For those who aren't simply hard nosed politicians totting up the pounds or political pros and cons, evidence of heroin prescribing from the 'real world' also shows that:

  • numerous lives would be saved from avoiding dirty street drugs, overdoses and blood borne diseases (The UK consistently has the highest level of drug deaths in Europe)
  • users lives would be stabilised and they would be far more likely to get into treatment and rehabilitation (because they are in more regular contact with services)
  • the number of new young recruits into problematic use would fall dramatically (in Holland the average age of problem heroin users is 40 and rsing, in the UK it is mid-20's and falling)
  • street dealing, drug litter and social nuisance would all fall (re: Zurich, Vancouver)
  • some degree of pressure on the ballooning prison population would be removed (thanks to the massive resulting fall in offending)

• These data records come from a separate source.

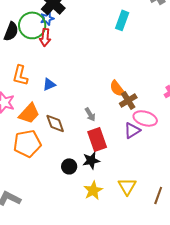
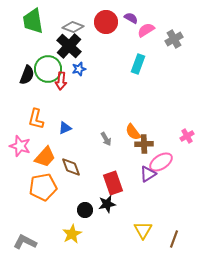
blue star: (47, 18) -> (79, 69), moved
brown cross: (128, 100) -> (144, 144), turned 30
gray arrow: (90, 114) -> (106, 139), moved
pink ellipse: (145, 118) -> (161, 162), turned -50
yellow star: (93, 190) -> (72, 234), moved

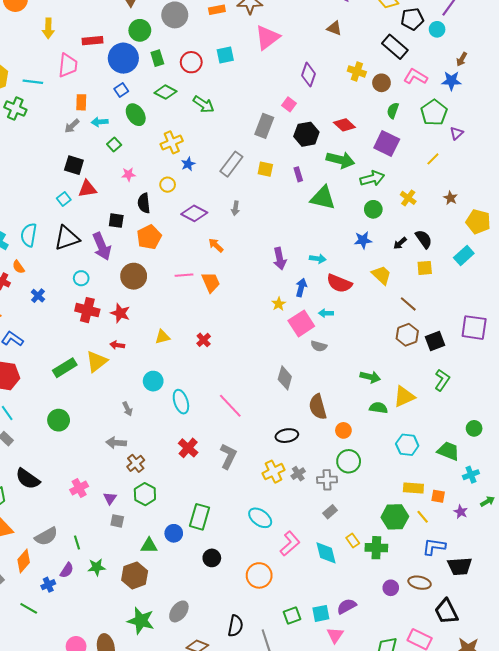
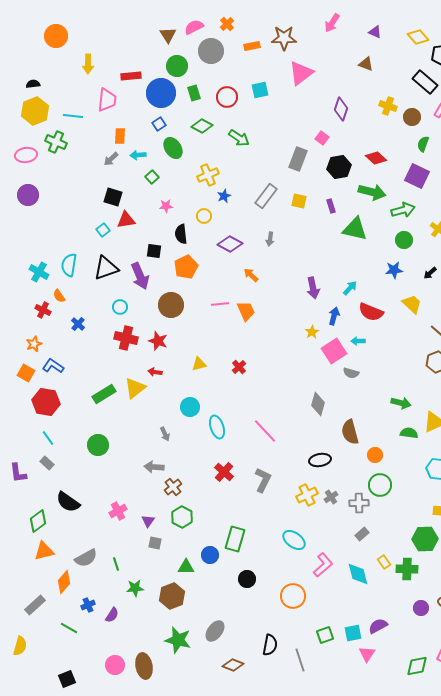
cyan arrow: (318, 259) -> (350, 288), turned -56
purple semicircle: (67, 570) -> (112, 615), moved

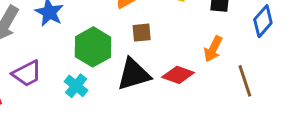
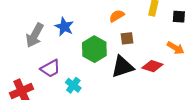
orange arrow: (213, 49) -> (176, 48), turned -84
cyan cross: (76, 86) -> (73, 85), moved

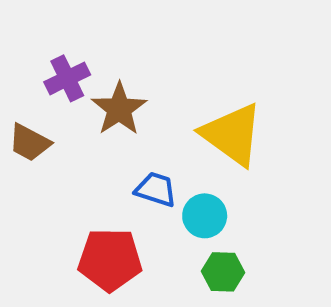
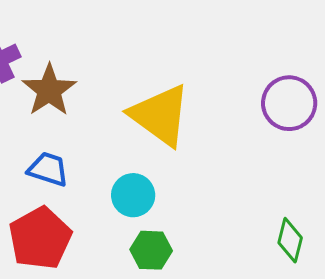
blue trapezoid: (156, 189) -> (48, 169), moved
red pentagon: (110, 260) -> (40, 238), turned -30

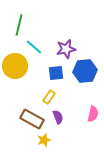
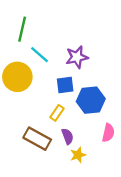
blue hexagon: (85, 71) -> (91, 100), moved
yellow star: (44, 140) -> (78, 155), moved

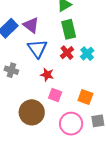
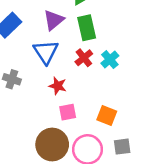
purple triangle: (31, 25) -> (54, 20), moved, turned 42
pink square: (55, 95) -> (68, 112), turned -32
brown circle: (32, 112) -> (52, 145), moved

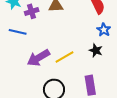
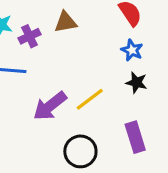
blue star: (104, 30) -> (132, 50), moved

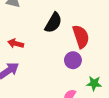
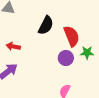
green star: (94, 83) -> (87, 53), moved

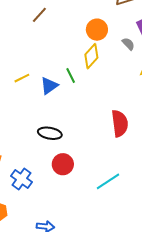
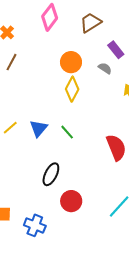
green line: (71, 75) -> (67, 132), moved
black ellipse: (50, 133) -> (51, 174), turned -60

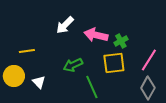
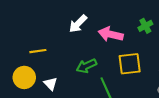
green cross: (121, 41) -> (145, 26), moved

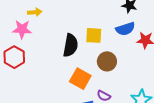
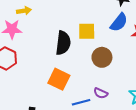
blue semicircle: (125, 29) -> (119, 22), turned -30
orange square: (80, 79) -> (59, 79), moved

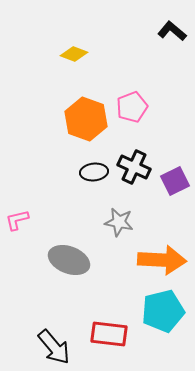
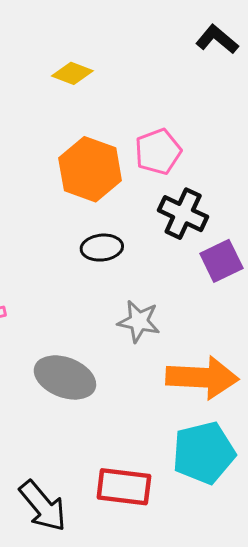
black cross: (134, 167) -> (183, 214), moved

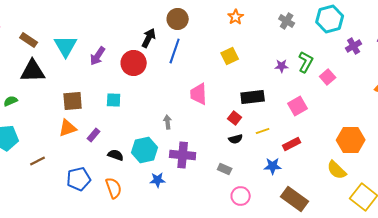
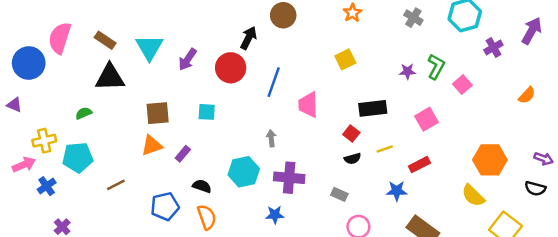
blue line: (175, 51) -> (274, 82), moved
black semicircle: (116, 155) -> (202, 186), moved
blue star: (158, 180) -> (275, 215), moved

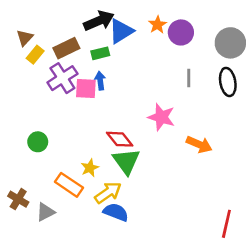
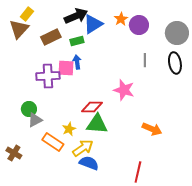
brown triangle: (25, 38) -> (19, 29), size x1.5
yellow rectangle: (35, 55) -> (27, 14), moved
purple cross: (62, 78) -> (48, 76), moved, turned 30
red diamond: (120, 139) -> (92, 107), turned -50
orange arrow: (199, 144) -> (152, 129), moved
green triangle: (126, 161) -> (97, 124), turned -50
gray triangle: (46, 212) -> (35, 120), moved
red line: (226, 224) -> (138, 172), moved

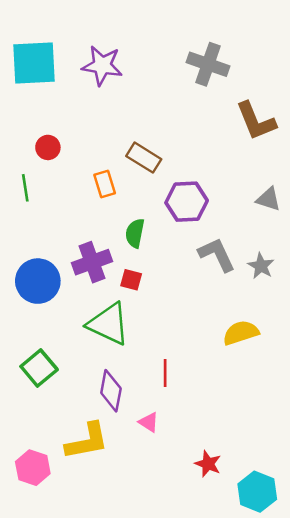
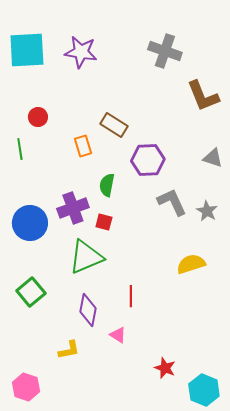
green triangle: (108, 324) -> (86, 257), turned -48
yellow L-shape: (87, 441) -> (69, 350), size x0.6
pink hexagon: (33, 468) -> (26, 387), moved

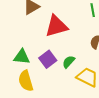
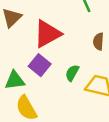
purple square: (48, 59) -> (40, 65), moved

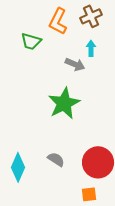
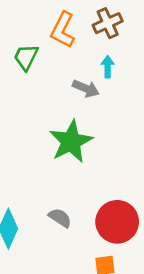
green trapezoid: (31, 41) -> (26, 57), turned 100

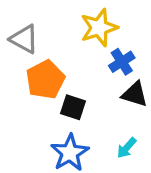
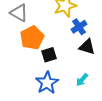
black square: (73, 107) -> (49, 55), turned -35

Anyway you look at it, its a winner. Small wonder increasing numbers of big names in criminal justice are coming out in favour. Now, what about those big hitters over at the BMA... or even the NTA.....?

Postscript: I had an interesting clash with George Galloway on his TalkSport radio show on this issue on Monday night. You can listen to it here (click on the link and it should open in windows media player - or similar. im afraid theres about 10 minutes of guff before the action starts). I found it odd that Galloway, someone who you would assume to be anti-war generally, and specifically anti US imperialism, aswell as a defender of the marginalised peoples of the world, was an enthusiastic cheerleader for the war on drugs, unable to see beyond his rigid moral view that drugs were bad and therefore should be banned. He had no understanding of harm reduction, the economic realities of illicit production or the long term failure of drug interdiction. Still I gave him a good run for his money, and hopefully some food for thought.

4 comments:

chrisbx515 said...

As one would expect from Transform a blog that highlights the need for sensible evidence based drug laws and treatment options. Unfortunately I notice the Conservatives in Scotland are banging on about methadone being a waste of time and that abstinence based cold turkey rehabs will be their policy for the future and also the BBC highlighting the fact that there is a shortage in the over priced pharmaceutical heroin that you have highlighted.It seems like the illegal opium grown in Afghanistan is not good enough for the prohibitionists to get amongst the growers and make the trade legal to produce the heroin to sort out this shortfall in supply, still no shortage on the streets so no worries there then!

Anonymous said...

Just two points to add in to the usual high standard of discussion. The age old split of Government departmental responsibilities for drug misuse is part of this shambles. The NHS has the responsibility to provide treatment but the Home Office licenses the manufacture, wholesaling and retail disribution of Controlled Drugs. I wonder if John Reid knows this? Remember the Home Office is not fit for purpose! It is highly likely to have created an artificial monopoly because its easier to monitor and control.
This takes us straight into the cost of drugs to the NHS and what appears to be an imperative that the taxpayer supports big "british" pharmas and their shareholders.There can't be a shortage of raw opium in the world (Plantations in Tasmania for pharmaceutical opiates) If the shortage of diamorphine is the result of a lack of ampoulising capacity in the UK the normal response in an efficient globalised open market would be to place a contract elsewhere, China?Russia? India? other countries must have freeze drying and ampoulising facilities. Can't all be used to make bird flu vaccine surely!
Tippping point in the debate has probably been passed but unpicking goverment deals and bureacracy is another thing altogether.

Anonymous said...

I've been mystified by this lack of diamorphine for a while now, it cant still be on licence, so there must be loads of companies wanting to do cheap 'generic' versions of it.

Steve Rolles said...

Bob - i think there are - but they cant because they are not licensed. its a stich up between the home office and the monopoly supplier. A total disgrace and something we will be pushing much harder in the future.